[EXERCISE MATERIALS — start]

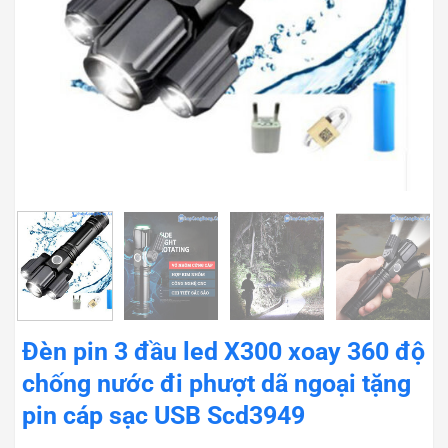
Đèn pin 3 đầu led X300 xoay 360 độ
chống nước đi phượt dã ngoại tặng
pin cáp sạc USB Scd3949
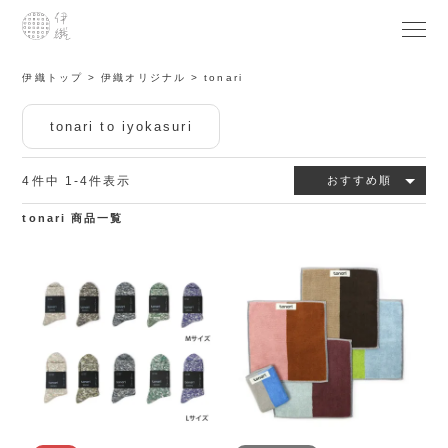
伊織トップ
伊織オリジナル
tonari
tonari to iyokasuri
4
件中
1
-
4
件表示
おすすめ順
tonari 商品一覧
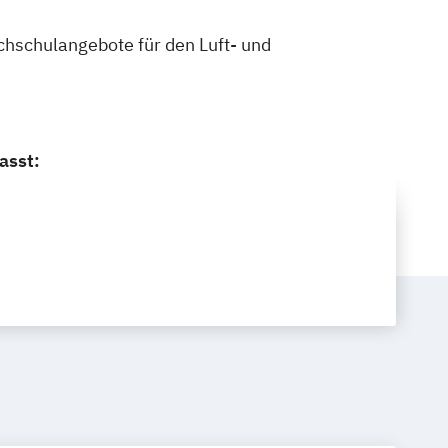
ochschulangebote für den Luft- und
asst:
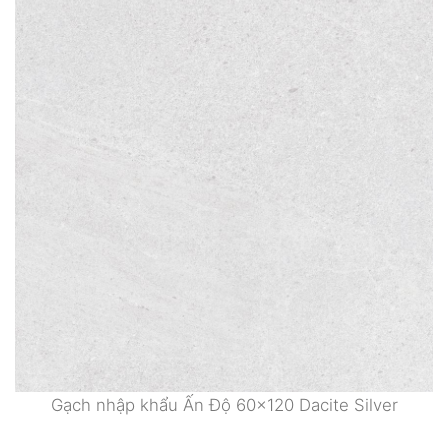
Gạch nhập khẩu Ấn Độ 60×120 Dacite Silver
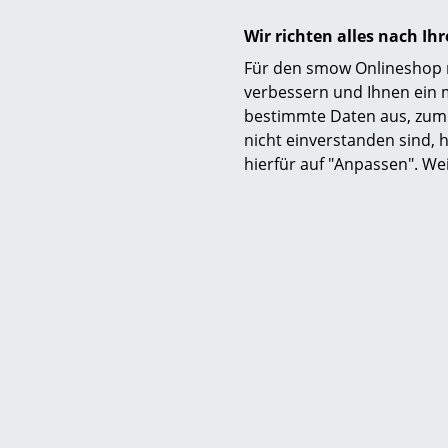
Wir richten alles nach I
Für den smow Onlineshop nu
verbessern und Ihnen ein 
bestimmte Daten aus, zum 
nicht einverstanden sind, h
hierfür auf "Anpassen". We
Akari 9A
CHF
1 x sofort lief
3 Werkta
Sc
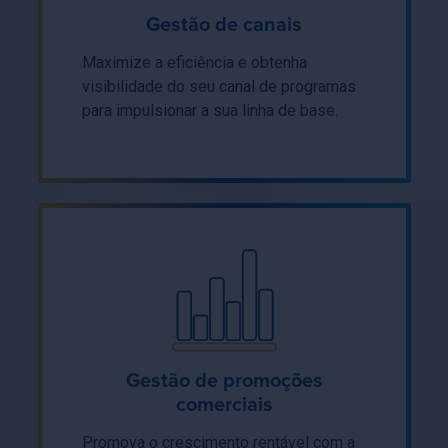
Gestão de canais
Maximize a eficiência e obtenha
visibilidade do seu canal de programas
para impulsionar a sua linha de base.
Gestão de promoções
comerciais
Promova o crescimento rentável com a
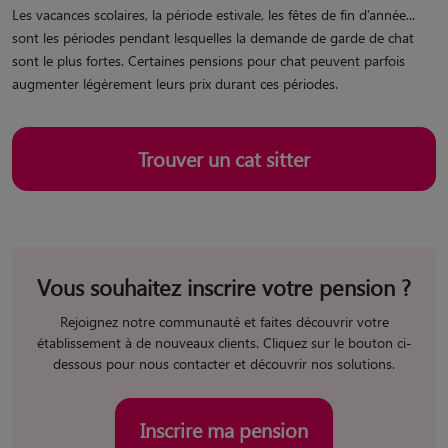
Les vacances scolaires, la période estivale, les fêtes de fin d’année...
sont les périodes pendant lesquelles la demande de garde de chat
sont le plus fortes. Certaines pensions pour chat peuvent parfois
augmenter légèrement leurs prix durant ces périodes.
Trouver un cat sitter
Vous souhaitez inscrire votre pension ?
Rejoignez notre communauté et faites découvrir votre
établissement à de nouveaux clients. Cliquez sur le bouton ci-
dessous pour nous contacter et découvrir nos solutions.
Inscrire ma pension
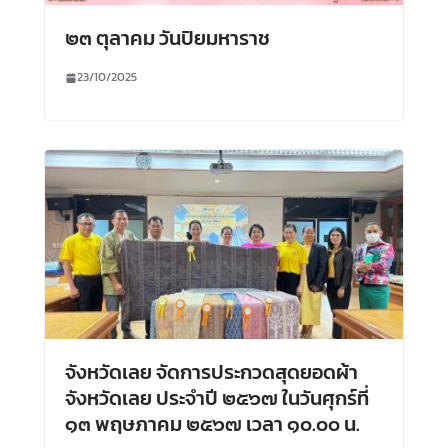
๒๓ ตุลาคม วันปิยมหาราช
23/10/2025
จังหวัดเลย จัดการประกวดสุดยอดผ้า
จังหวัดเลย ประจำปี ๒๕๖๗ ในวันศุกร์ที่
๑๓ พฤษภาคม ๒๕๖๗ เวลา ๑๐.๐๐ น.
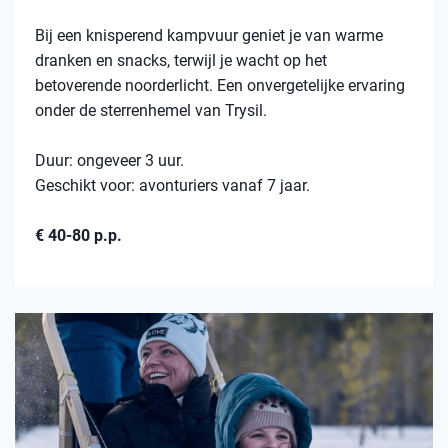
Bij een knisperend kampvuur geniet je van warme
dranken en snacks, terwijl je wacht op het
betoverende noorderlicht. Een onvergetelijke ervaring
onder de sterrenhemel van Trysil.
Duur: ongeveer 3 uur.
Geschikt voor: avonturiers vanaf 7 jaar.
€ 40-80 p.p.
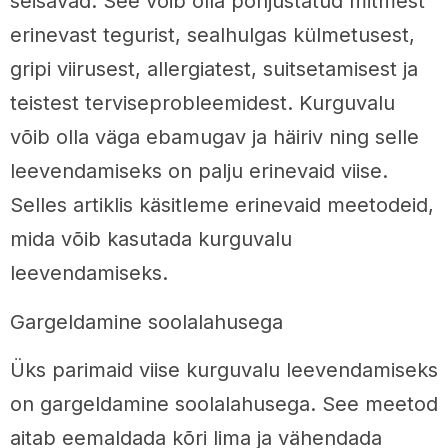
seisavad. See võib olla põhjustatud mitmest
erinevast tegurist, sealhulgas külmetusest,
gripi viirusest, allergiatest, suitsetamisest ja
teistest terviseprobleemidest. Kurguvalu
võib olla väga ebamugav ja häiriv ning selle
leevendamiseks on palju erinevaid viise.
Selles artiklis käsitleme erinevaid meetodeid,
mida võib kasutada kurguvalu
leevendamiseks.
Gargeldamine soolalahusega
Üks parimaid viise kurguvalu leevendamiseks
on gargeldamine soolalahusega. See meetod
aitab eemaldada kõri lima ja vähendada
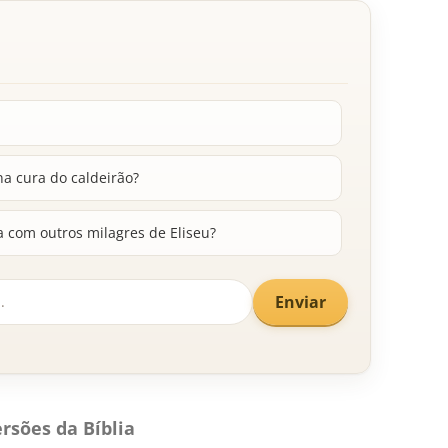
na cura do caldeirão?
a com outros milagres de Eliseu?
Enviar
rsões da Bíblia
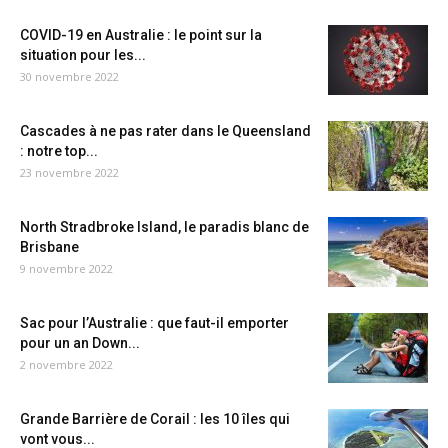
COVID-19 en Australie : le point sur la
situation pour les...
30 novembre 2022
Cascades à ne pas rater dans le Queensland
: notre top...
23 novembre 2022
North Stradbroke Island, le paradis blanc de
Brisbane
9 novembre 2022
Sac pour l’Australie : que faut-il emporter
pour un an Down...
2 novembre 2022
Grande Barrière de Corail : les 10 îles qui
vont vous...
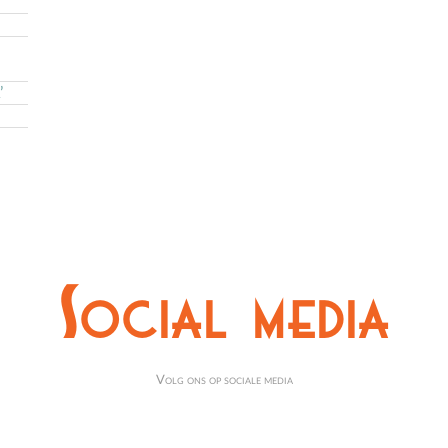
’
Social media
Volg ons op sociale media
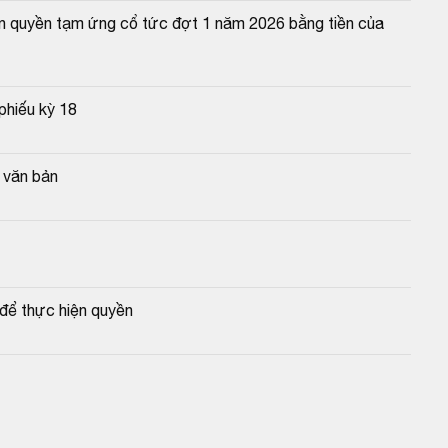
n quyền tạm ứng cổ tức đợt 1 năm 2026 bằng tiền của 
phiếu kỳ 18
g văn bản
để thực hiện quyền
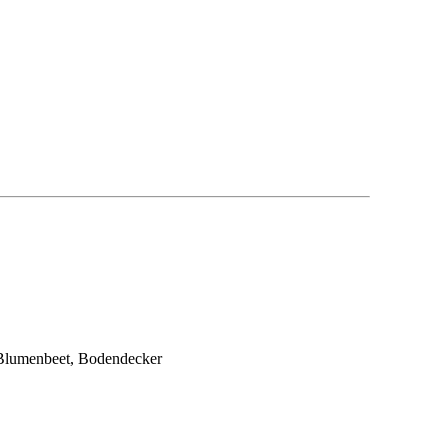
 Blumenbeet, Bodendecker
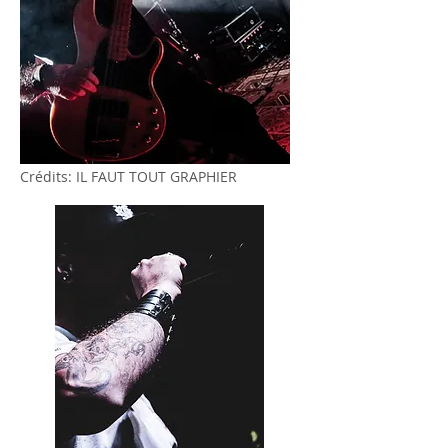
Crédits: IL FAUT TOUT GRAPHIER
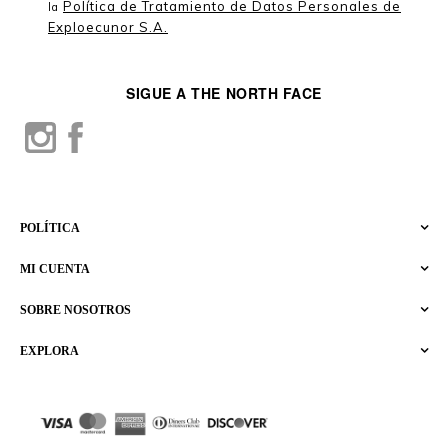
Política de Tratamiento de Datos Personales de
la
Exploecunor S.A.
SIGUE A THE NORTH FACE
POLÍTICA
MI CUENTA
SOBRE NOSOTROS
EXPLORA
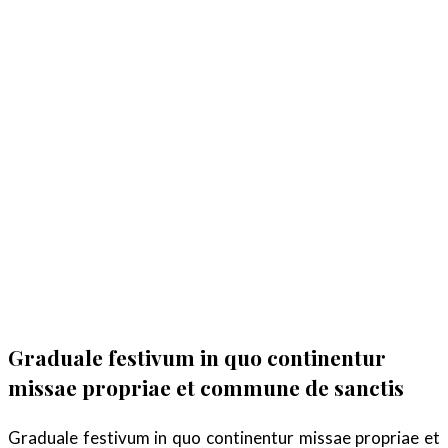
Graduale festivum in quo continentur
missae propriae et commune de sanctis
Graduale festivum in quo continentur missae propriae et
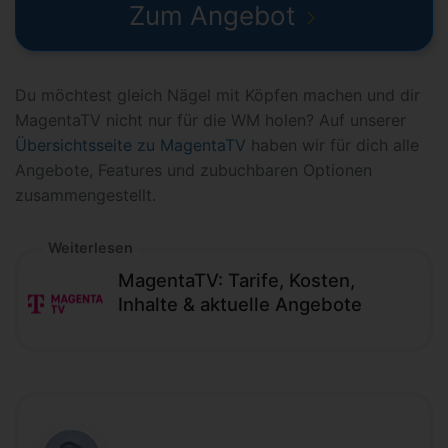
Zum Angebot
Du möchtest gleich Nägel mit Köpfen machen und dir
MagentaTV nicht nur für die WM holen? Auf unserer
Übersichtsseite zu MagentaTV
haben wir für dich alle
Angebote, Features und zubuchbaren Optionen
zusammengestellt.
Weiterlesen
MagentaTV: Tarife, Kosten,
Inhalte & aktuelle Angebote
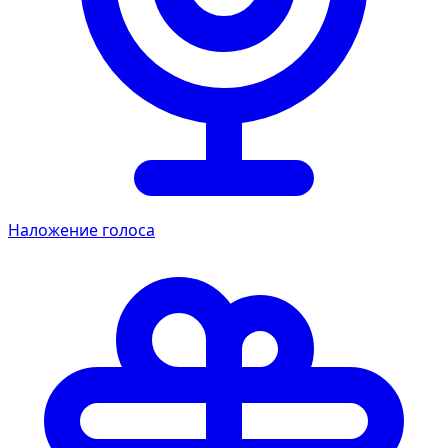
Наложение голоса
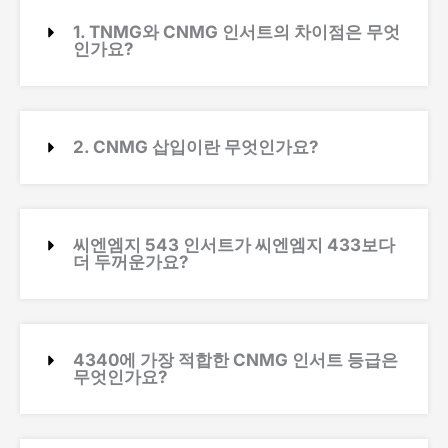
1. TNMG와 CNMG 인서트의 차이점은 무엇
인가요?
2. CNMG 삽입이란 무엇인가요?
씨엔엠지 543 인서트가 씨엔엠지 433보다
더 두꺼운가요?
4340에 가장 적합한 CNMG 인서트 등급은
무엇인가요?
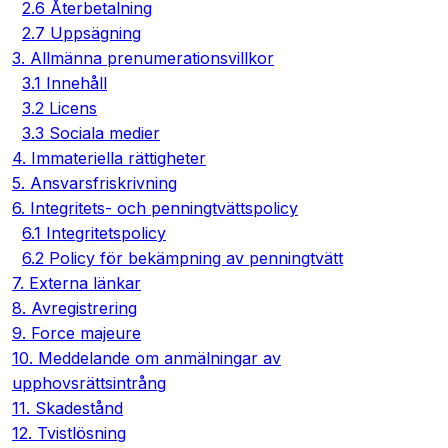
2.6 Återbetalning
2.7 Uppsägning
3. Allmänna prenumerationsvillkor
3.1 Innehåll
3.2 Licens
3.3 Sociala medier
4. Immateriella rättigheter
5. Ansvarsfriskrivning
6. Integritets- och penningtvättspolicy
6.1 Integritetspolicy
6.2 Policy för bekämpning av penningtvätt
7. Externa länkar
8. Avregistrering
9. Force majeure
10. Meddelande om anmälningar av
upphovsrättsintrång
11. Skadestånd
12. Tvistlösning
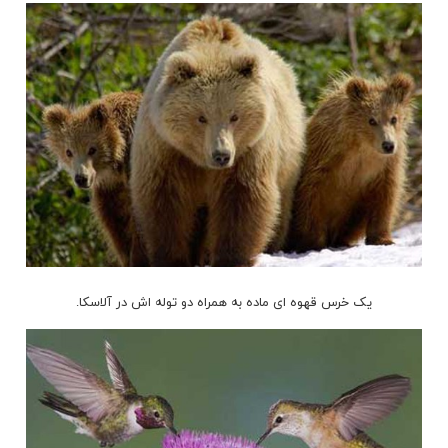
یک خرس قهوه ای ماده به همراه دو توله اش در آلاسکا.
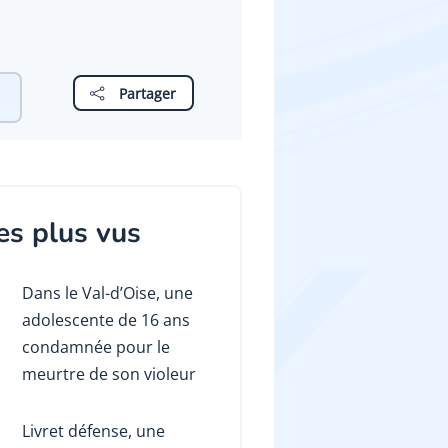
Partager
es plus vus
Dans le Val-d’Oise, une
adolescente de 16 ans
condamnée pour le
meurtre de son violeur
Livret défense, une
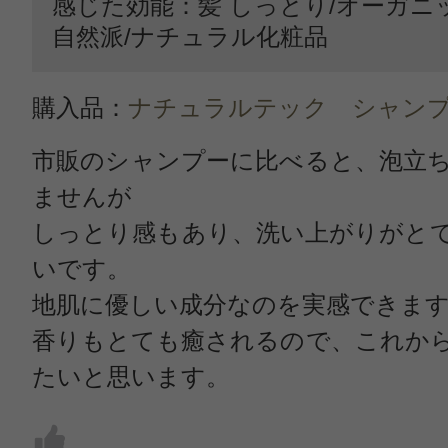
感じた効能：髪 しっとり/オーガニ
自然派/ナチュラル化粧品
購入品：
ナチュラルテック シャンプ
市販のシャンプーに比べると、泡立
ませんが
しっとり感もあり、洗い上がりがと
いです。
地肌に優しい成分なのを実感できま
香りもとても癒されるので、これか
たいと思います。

[EXERCISE MATERIALS — finish]

*WORK ORDER*. Leave out any pictures, please, and quote only the lines from the top of the data through the line that contains "Wir richten alles nach I".

*WRITTEN SOLUTION*.
Đèn pin 3 đầu led X300 xoay 360 độ
chống nước đi phượt dã ngoại tặng
pin cáp sạc USB Scd3949
伊織トップ
伊織オリジナル
tonari
tonari to iyokasuri
4
件中
1
-
4
件表示
おすすめ順
tonari 商品一覧
ochschulangebote für den Luft- und
asst:
Gạch nhập khẩu Ấn Độ 60×120 Dacite Silver
Wir richten alles nach I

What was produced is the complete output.